We’re an API-first company that solves the complex problem of identity fraud for a large, global customer base. We’ll share stories of how we’ve adopted and adapted our API growth and governance strategy, product development process, and approach to developer experience as we’ve scaled.

Description

We recognise the value of good developer experience at Onfido, and that a good API experience is essential to expose our product in a reliable, efficient, and scalable manner to our thousands of customers globally, representing multiple verticals and company maturity stages, as well as millions of end-users (b2b2c product). As we’ve grown and scaled as an organization, our approach has adapted along with the size and shape of our company! We’re excited to share perspectives and examples of how to maintain product predictability with pragmatism yet leaving room for creativity, for a successful API-led product strategy in a high-growth industry. We also want to present lessons we’ve learned along the way, and the tradeoffs we’ve made to deliver a product experience in this space with customer needs at the core.

Notes

This talk submission ties in with the official topic option “API strategy & governance and how they relate to API documentation”. I’m submitting this talk proposal on behalf of myself and my colleague Phoebe and we intend to present this talk jointly within the 30mins time slot. I currently lead our product team at Onfido looking after our API and integration experience (we think about developer experience more holistically than just developers), and Phoebe is a technical writer in the team. With the extensive learnings we’ve made being at Onfido in a hyper-growth environment, where we’ve had to adapt our API governance, roadmap and use plenty of EQ internally with other product teams and externally with our customers, we would like to give back to the community and share best practices and demonstrate examples that have worked best for us, while putting these into the larger context of API product strategy so that the full audience can benefit form it and apply what we share.
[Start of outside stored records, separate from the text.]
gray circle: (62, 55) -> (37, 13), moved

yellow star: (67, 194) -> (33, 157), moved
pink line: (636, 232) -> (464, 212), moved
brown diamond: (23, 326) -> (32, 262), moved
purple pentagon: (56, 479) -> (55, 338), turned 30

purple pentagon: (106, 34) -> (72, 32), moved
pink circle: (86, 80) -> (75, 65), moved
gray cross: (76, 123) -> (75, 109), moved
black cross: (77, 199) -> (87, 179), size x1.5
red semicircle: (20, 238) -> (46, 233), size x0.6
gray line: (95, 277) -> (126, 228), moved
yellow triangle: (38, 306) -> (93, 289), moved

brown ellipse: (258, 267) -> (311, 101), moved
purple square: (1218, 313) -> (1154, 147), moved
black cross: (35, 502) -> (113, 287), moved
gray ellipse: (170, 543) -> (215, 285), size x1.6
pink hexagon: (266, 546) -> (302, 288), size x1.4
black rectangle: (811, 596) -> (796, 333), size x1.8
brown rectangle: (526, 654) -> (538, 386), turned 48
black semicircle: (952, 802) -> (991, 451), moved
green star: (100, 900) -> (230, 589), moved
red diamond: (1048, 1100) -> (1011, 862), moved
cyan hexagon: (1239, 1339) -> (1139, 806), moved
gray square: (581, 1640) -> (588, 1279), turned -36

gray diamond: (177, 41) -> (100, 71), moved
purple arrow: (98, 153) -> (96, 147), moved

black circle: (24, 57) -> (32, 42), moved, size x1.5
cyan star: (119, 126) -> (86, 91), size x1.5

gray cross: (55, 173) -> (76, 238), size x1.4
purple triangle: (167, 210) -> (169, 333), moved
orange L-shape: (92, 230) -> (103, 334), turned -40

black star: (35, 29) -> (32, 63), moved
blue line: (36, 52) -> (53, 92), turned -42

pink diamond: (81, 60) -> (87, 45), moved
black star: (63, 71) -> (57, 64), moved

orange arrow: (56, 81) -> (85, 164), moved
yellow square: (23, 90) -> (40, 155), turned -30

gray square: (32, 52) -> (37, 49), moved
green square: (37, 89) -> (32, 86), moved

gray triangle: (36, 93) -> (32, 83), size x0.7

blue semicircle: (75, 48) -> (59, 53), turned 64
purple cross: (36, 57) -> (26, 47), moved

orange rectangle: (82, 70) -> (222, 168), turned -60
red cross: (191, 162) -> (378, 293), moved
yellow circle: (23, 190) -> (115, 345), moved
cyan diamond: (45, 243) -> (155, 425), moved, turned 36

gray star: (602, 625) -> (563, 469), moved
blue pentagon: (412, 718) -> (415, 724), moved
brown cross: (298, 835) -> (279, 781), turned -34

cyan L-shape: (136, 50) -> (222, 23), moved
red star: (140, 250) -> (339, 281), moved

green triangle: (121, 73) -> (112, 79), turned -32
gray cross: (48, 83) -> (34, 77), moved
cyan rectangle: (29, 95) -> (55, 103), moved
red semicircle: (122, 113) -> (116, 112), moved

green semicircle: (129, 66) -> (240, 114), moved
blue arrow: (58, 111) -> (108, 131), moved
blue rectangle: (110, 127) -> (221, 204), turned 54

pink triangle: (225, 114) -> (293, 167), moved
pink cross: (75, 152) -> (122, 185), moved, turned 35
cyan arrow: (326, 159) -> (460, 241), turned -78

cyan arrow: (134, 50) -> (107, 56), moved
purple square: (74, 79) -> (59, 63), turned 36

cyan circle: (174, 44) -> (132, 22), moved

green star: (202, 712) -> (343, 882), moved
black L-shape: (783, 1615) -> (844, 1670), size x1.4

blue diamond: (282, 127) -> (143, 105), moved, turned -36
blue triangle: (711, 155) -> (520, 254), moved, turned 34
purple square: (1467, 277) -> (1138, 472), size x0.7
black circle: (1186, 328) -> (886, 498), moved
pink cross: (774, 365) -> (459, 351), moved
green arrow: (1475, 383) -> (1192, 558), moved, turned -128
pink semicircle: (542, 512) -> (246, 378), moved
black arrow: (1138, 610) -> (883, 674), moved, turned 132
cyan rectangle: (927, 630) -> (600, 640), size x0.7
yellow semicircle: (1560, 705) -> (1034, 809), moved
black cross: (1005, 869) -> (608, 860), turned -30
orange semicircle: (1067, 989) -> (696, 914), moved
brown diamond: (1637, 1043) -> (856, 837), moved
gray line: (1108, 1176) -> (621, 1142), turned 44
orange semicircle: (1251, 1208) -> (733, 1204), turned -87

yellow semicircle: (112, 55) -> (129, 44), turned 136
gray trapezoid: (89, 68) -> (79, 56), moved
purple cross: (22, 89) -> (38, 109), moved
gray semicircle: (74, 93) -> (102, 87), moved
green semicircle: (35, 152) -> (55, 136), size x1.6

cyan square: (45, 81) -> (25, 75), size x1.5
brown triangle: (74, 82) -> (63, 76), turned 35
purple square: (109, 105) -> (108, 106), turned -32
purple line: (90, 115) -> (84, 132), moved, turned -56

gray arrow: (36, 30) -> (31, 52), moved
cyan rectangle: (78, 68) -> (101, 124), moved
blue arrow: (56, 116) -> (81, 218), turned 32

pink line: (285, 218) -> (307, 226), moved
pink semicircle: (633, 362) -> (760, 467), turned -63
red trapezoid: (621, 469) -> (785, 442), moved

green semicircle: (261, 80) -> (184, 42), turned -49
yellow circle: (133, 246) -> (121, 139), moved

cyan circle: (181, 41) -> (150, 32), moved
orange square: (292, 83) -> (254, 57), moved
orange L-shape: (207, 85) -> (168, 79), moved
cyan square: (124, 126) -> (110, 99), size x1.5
I’ve been working as a product manager in a startup (from seed to Series-B) and a scale-up (Series-D and beyond) environment, in both cases API-first product experiences so have seen how API strategy evolves as a function of company maturity. Phoebe who is one of our key technical writers in the team will be able to share a range of examples of how we approach out integrator experience strategy to ensure ease of use, and drive adoption as well as ship a delightful experience to our users.